Тогда он, не выпуская горы из рук, всплыл повыше и заглянул в разлом. Дым
повалил как из вулкана, - только этого не хватало, - дириозавр направил в
разлом прожекторы, и тут ему что-то в этом дыму померещилось. Дириозавр на
всякий случай завопил не своим голосом:
- Отдайте Катю-у-у! Не то разворочу-у-у!
И вот из разлома кто-то выглянул. Рампаль оказался лицом к лицу с
волосатым, исполинским, очень восточным на вид стариком, медленно
поднимающимся из дыма. Росту дед был в полдириозавра, невозможные висячие
черные усы были заложены за оттопыренные уши.
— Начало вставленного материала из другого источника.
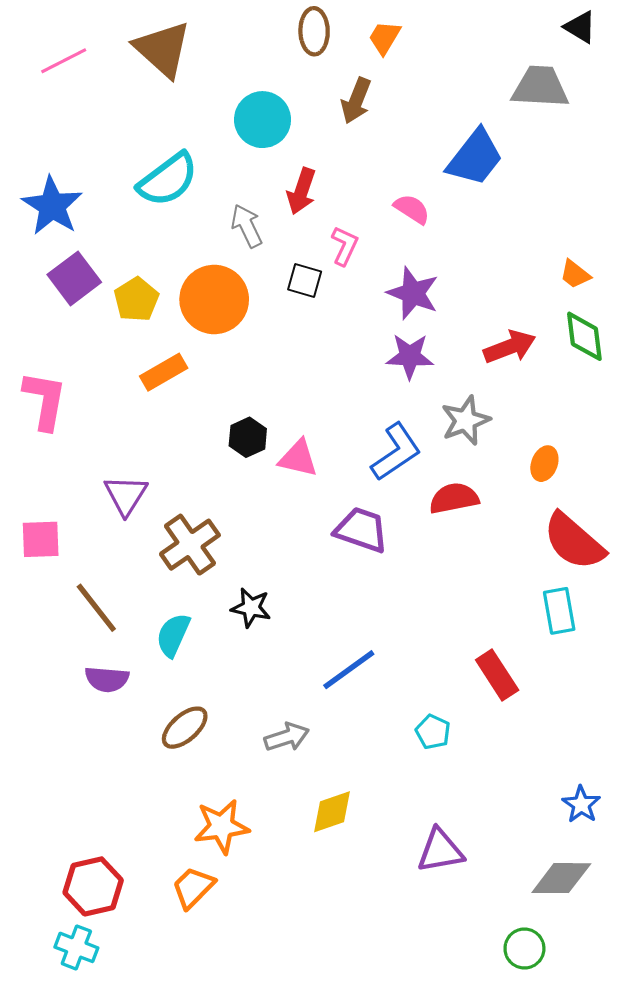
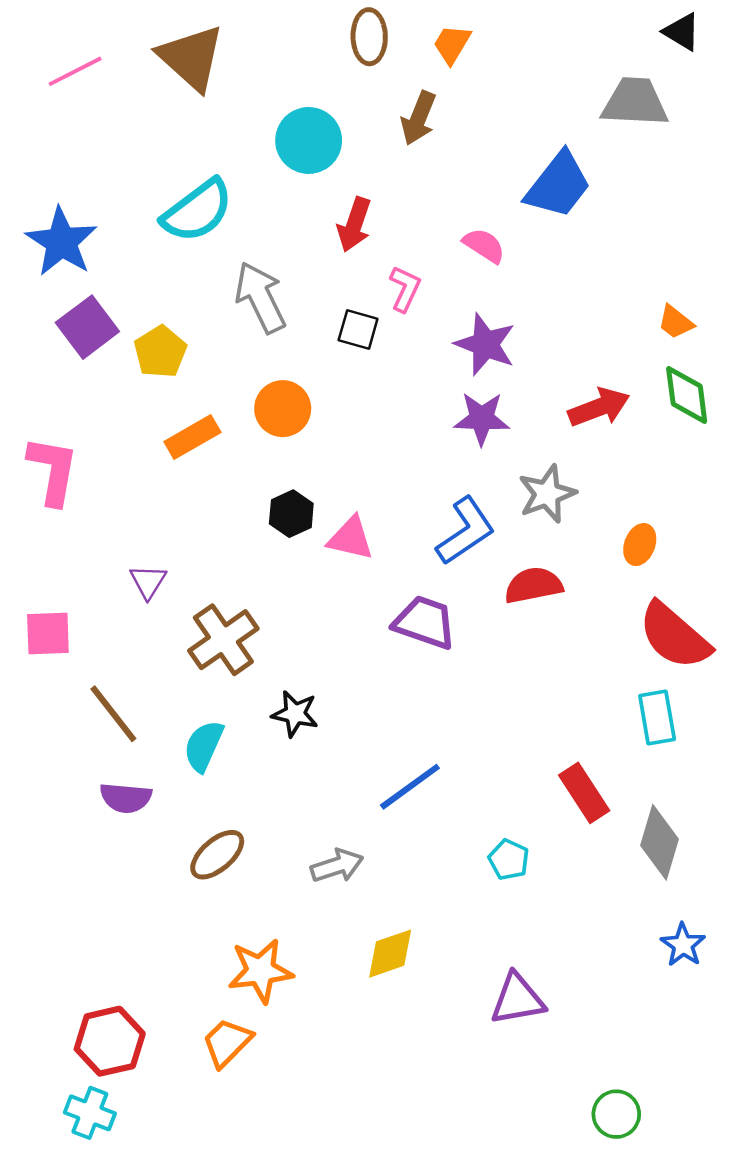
gray arrow: (247, 226) -> (260, 297), moved, size x1.4
orange circle: (214, 299) -> (283, 409), moved, size x0.7
purple triangle: (126, 495) -> (148, 582), size x0.7
gray diamond: (561, 878) -> (660, 842), moved, turned -74

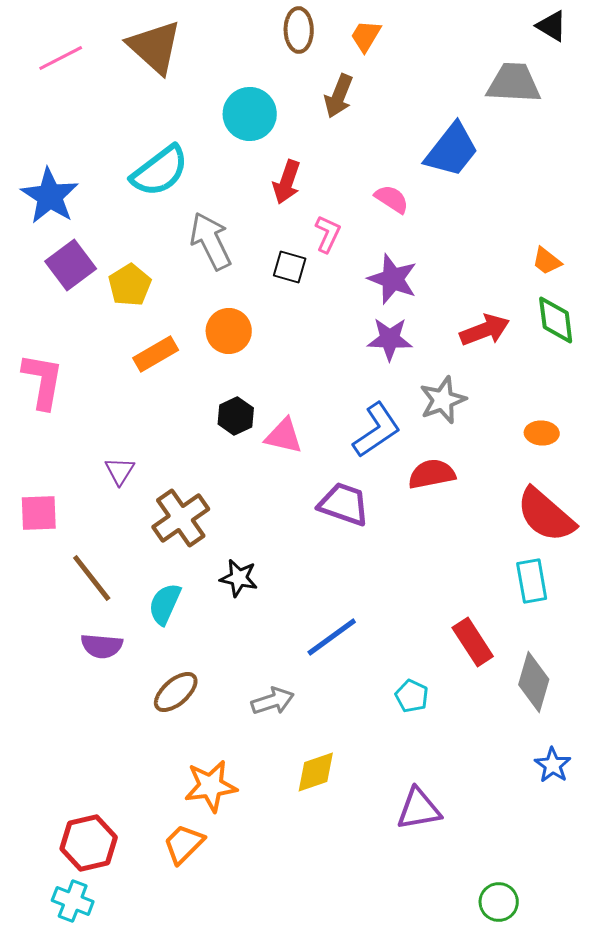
orange ellipse: (640, 545) -> (542, 433), moved, turned 72

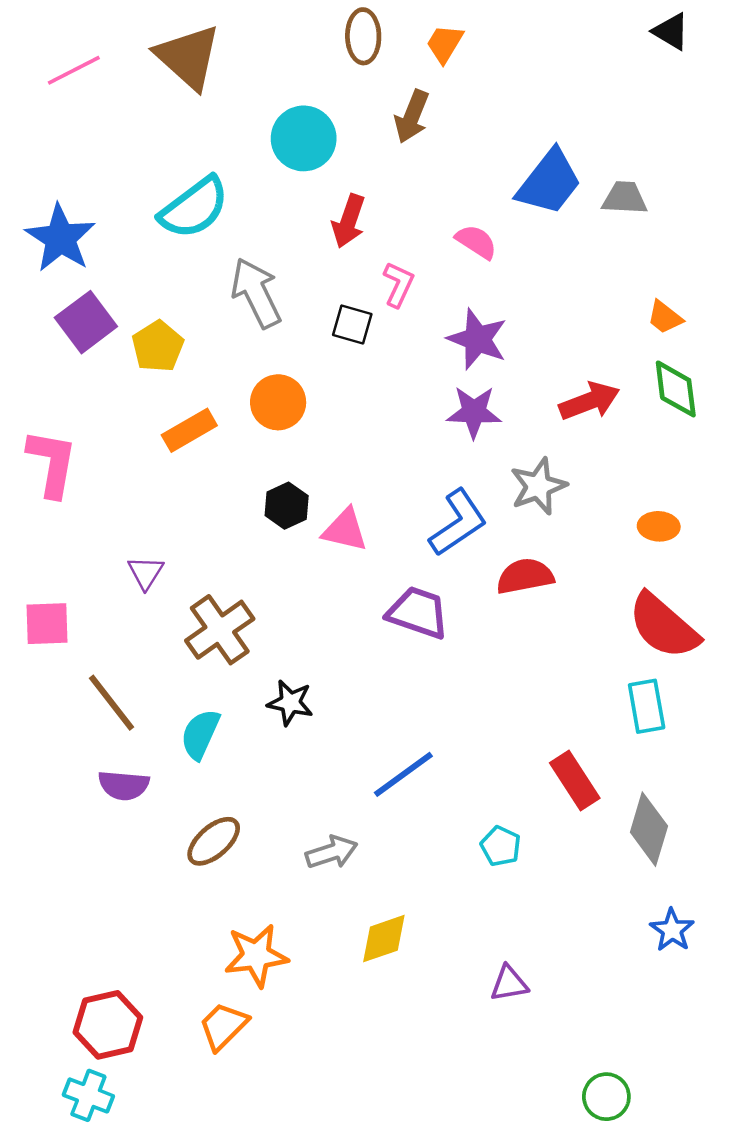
gray trapezoid: (514, 83) -> (625, 198), moved, size x0.7
purple triangle: (419, 809) -> (509, 984), size x0.7

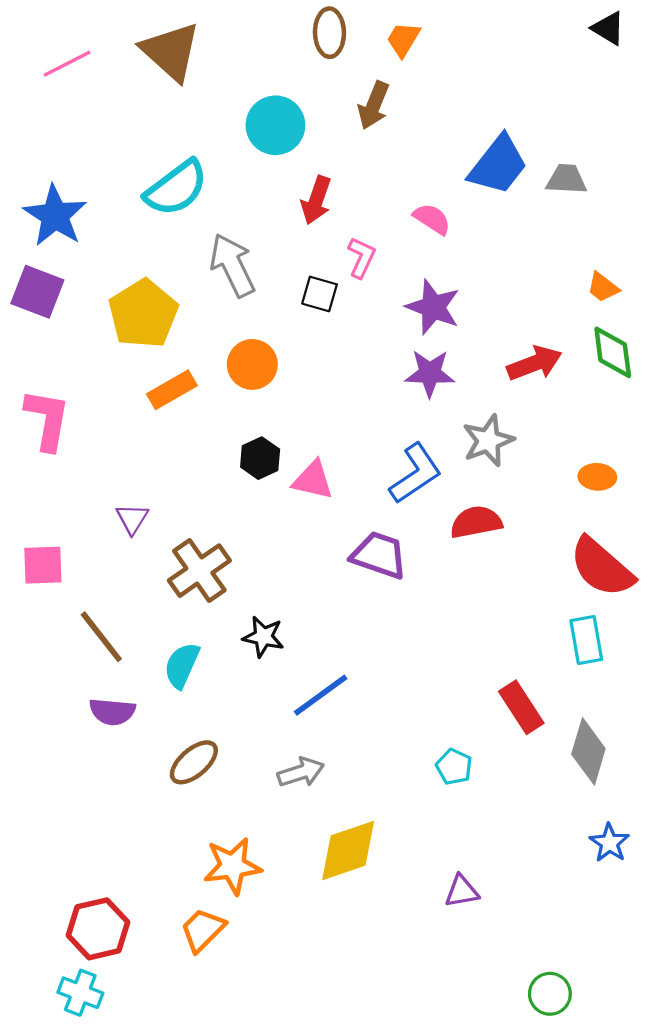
purple square: (86, 322) -> (37, 292), moved, turned -32
yellow pentagon: (158, 346) -> (143, 314), size x1.5
blue line: (403, 774) -> (321, 695), moved
yellow diamond: (384, 939) -> (348, 851), size x1.4

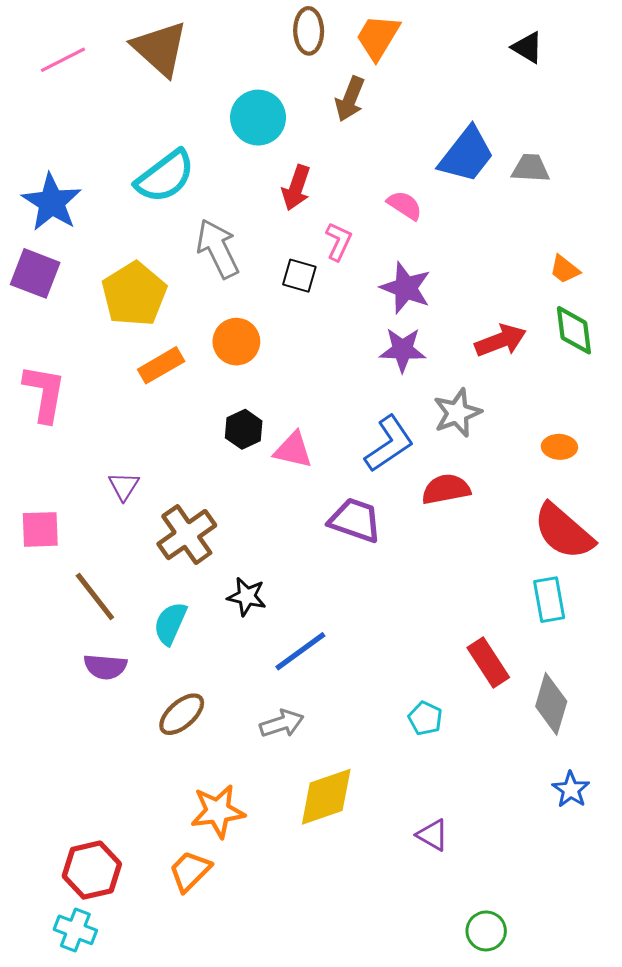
black triangle: (608, 28) -> (527, 47), moved
orange trapezoid: (403, 39) -> (378, 37), size x1.4
purple triangle: (462, 891) -> (432, 835), turned 40
green circle: (550, 994) -> (486, 931), moved

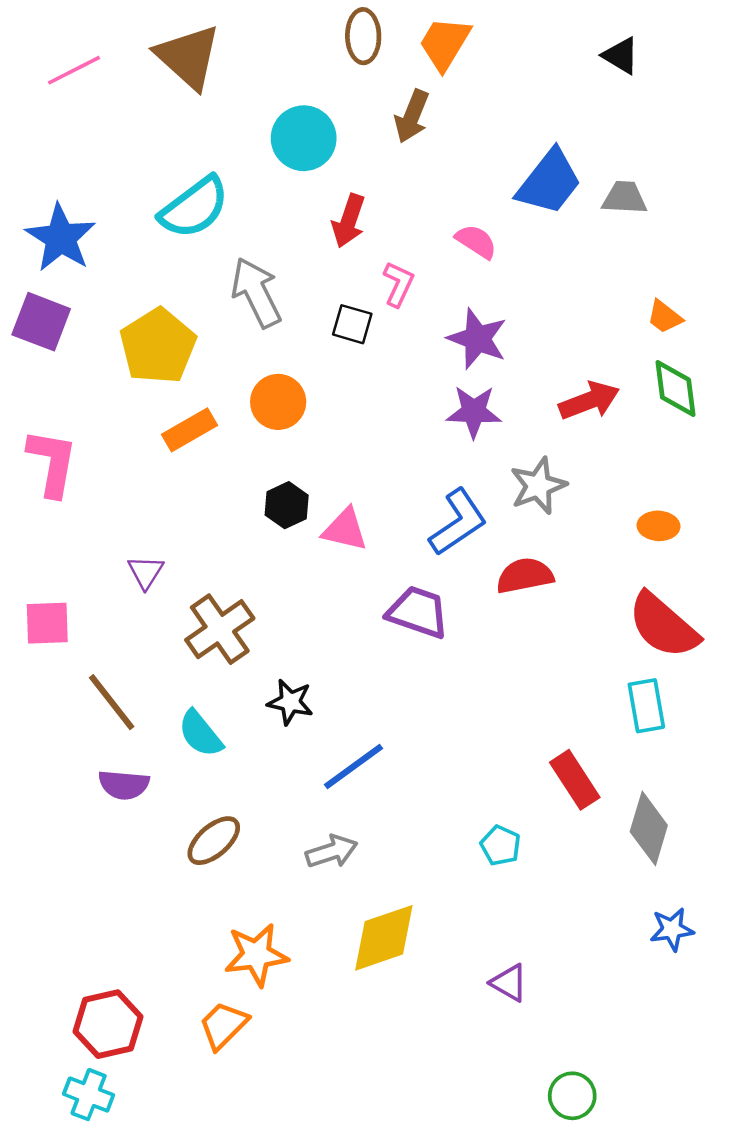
cyan semicircle: (170, 623) -> (200, 734), turned -63
blue star: (571, 790) -> (672, 929), turned 30

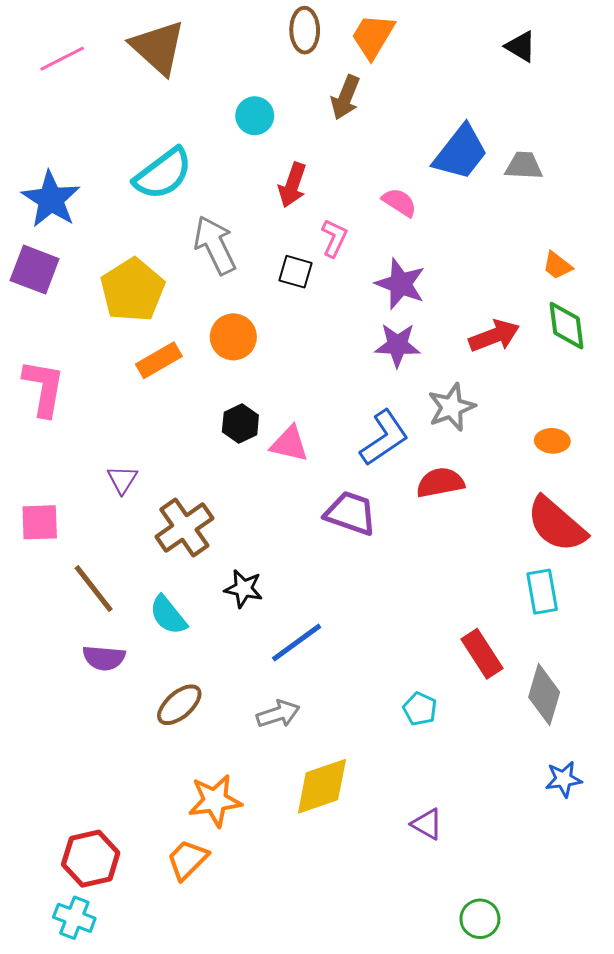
cyan circle: (304, 138) -> (255, 116), size x0.7

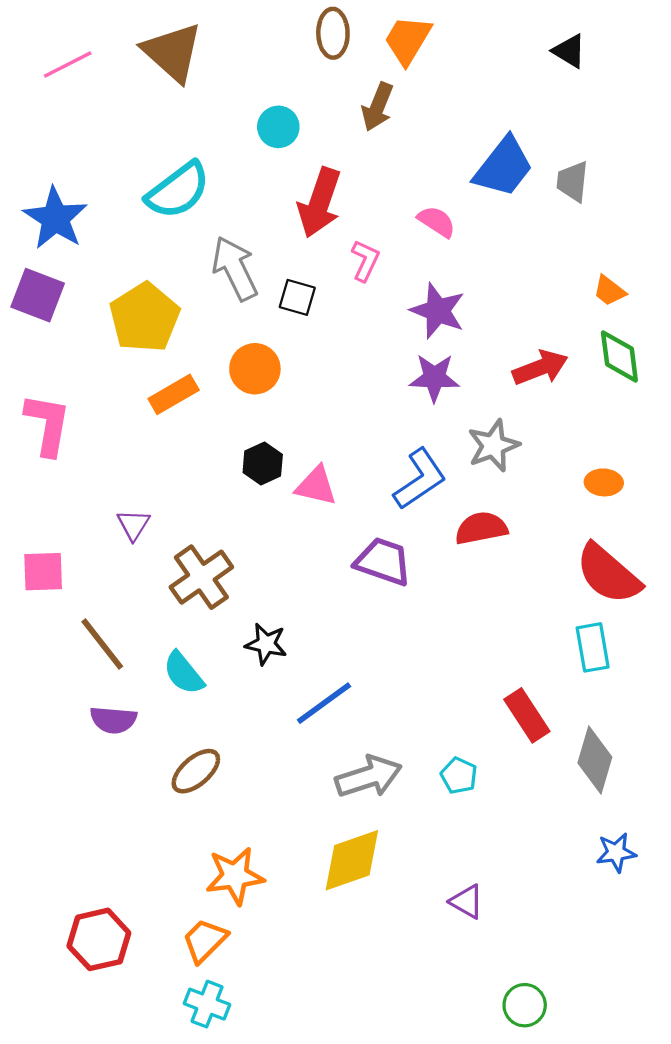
gray trapezoid: (524, 166) -> (573, 181), turned -87
red arrow: (292, 185) -> (320, 203), size x1.4
black square: (295, 272) -> (297, 297), moved
gray arrow: (278, 714) -> (369, 777), moved, size x1.4
cyan cross: (74, 918) -> (207, 1004), moved

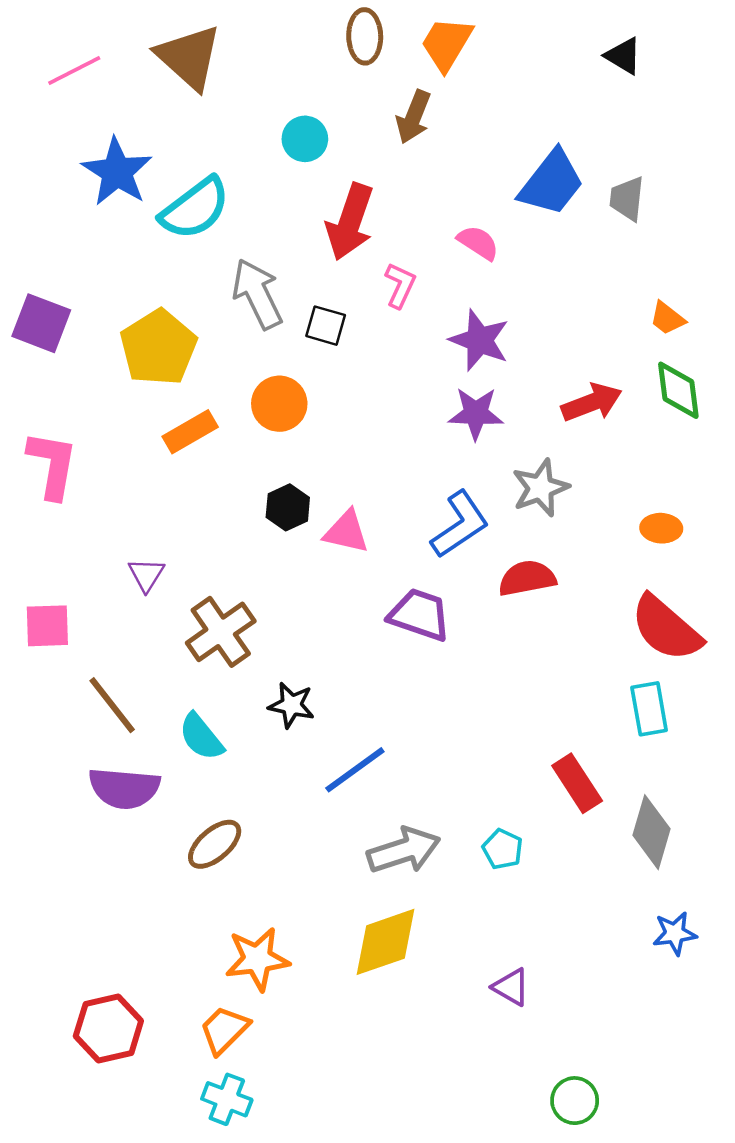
blue star: (55, 218) -> (117, 172), moved
purple semicircle: (113, 720) -> (124, 788), size x1.4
В руках держал он старинный
арбалет, словно сработанный по эскизу Леонардо да Винчи, заряженный
стометровой стрелой из серебра, и принести такое оружие вреда оборотню могло
больше, чем все советские несеребряные ракеты. Несомненно, старик
разбирался, когда и чем заряжать арбалет, дириозавр осторожно попятился и в
душе немедленно согласился на переговоры. Перед ним был удельный владыка,
хорошо известный западной науке Эрлик-хан. Вот что означали слова
императрицы "у черта на рогах"!
- Кончай орать, - глухо произнес старик на архаичном английском языке,
- не то получишь. Они же ни слова по-русски не понимают, дубовая голова,
ойротского не выучил, а туда же, Алтай крошить... Не вздумай крышу мою вниз
бросить, по кусочкам собирать будешь!
Дириозавр попятился и повис на всякий случай прямо над котловиной,
чтобы отбить у Эрлик-хана охоту стрелять прежде времени.
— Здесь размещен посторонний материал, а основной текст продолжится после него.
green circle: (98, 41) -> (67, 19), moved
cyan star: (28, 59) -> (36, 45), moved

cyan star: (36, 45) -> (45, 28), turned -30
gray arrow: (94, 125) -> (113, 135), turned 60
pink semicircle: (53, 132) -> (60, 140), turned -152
- Катю! Катю! Катю! - выдохнул дириозавр три языка пламени, от чего у
монгольского тролля побежала рыжая соль по усам. Старик не обратил на это
внимания, оперся на край щели и перегнулся вниз, потом забормотал что-то
очень тихо, явно на тюркском языке. Видимо, слух его был острей, чем у
Рампаля, никакого ответа оборотень не расслышал, а Эрлик-хан уже переводил:
- Не верят они, что ты ее не съешь, а сама не пойдет. Поглядел бы на
себя, рожа поганая, сам бы испугался. За твою Катю деньги плачены, но
сама-то она здесь уже задаром не нужна, негожая она, неработящая. Сам ее к
себе выманивай!
Ну, чем выманивать - позаботился ван Леннеп. Дириозавр опустился до
предела допустимого и выпустил из живота длинный, гибкий, непристойно
розовый яйцеклад, на лодочке которого в полном обалдении ловил воздух руками
Джеймс.
- Рома! - услышал он отчаянный женский вопль. От смрадной толпы
отделилось что-то очень грязное и бросилось к яйцекладу. Миг - и это что-то
было вместе с воздушным потоком всосано в ту же лодочку, а еще через миг
дириозавр спрятал яйцеклад в брюхо.
- Все? - спросил волосатый владыка, беря прицел в брюхо ящеру. Тот
вместо ответа вознес над головой старика отломленную часть горы. Старик
бросил арбалет и ловко подхватил гору снизу. - Вот так-то лучше, обожди,
кронштейны прилажу... Вот так. - И гора встала на место. Эрлих-хан исчез в
недрах, даже поблагодарить его Рампаль не мог. В качестве благодарности он
похрустел ракетными установками в суставах, больше ничего не смог придумать.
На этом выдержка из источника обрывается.